Disabling (part of the) timers ?

Christiaan den Besten chris at prolocation.net
Thu Jun 9 00:11:57 UTC 2005


Hi !

Sorry for that, meant to reply to the list .....

Just updated to STABLE-20050608, but I am still seeing "Jun  9 02:07:57 spool8 nnrpd[29749]: cache6.multikabel.net time 32740 idle 
12561(15) readart 101(14) nntpwrite 19867(59)" in my log. So the timers are not diabled are they?

--
[root at spool8 etc]# grep timer inn.conf
timer:                  0
[root at spool8 etc]#
--

That is what you meant to disable the timers right ?

bye,
Chris

PS: OS is Linux ia32, Fedora Core 3.

----- Original Message ----- 
From: "Russ Allbery" <rra at stanford.edu>
To: <inn-workers at isc.org>
Sent: Tuesday, June 07, 2005 8:52 PM
Subject: Re: Disabling (part of the) timers ?


(Please reply to the mailing list rather than to me individually.
Thanks!)

Christiaan den Besten <chris at prolocation.net> writes:

> The first time I 'notices' the 'timers' were using more CPU than
> estimated was when Heith patched (as a request) the ovdb_server with the
> same 'timers' to see where it was spending its time. The server could
> barely serve more than 350mbit of feed (towards clients). After removing
> the timers again, we had no problem reaching 450mbit.
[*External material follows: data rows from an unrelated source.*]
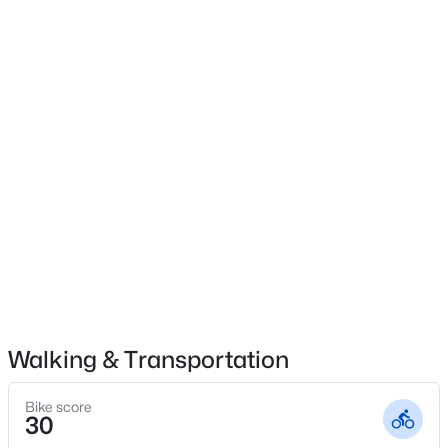
$685,000
Active Under Contract
4
4
2930
0.267
Beds
Baths
Sqft
Acres
159 Pronghorn Dr, Gordonville, TX 76245
MLS#: 21348141
Walking & Transportation
Bike score
30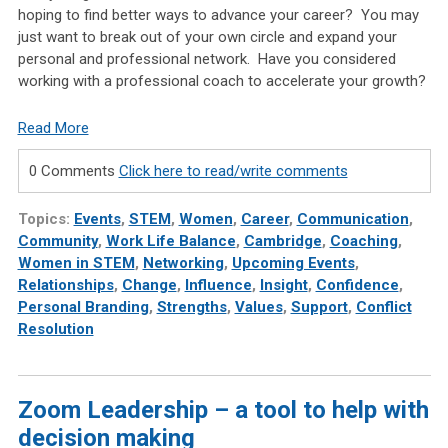
hoping to find better ways to advance your career? You may
just want to break out of your own circle and expand your
personal and professional network. Have you considered
working with a professional coach to accelerate your growth?
Read More
0 Comments
Click here to read/write comments
Topics:
Events
,
STEM
,
Women
,
Career
,
Communication
,
Community
,
Work Life Balance
,
Cambridge
,
Coaching
,
Women in STEM
,
Networking
,
Upcoming Events
,
Relationships
,
Change
,
Influence
,
Insight
,
Confidence
,
Personal Branding
,
Strengths
,
Values
,
Support
,
Conflict
Resolution
Zoom Leadership – a tool to help with
decision making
So I decided to
> remove the timer from nnrpd and decrease the client-timeout check a
> factor (i++; if i>100 (now = time (); check possible timeout value;
> i=0)) etc... This did seem to decrease the CPU load.

> But you think we should have less overhead from all these 'gettimeofday'
> syscalls. nnrpd does a gettimeofday after each read/write sequence by
> default ... With 1000+ nnrpd's running probably makes some sence ?

It really shouldn't make a difference.  If it is making a difference,
that's really a problem with your OS, I think, although some OSes
admittedly do have slow system calls.  Tons of stuff uses gettimeofday.

That being said, I did incorporate a patch into STABLE and CURRENT that
would let you turn off the timer for nnrpd as well in inn.conf.

> PS: Are the patches for CNFS_BLOCKSIZE integrated into 2.4-STABLE or
> 2.4-CURRENT ? (or both or none ?).

If you're talking about the patch that zero-fills writes to CNFS_BLOCKSIZE
boundaries, it's in both STABLE and CURRENT.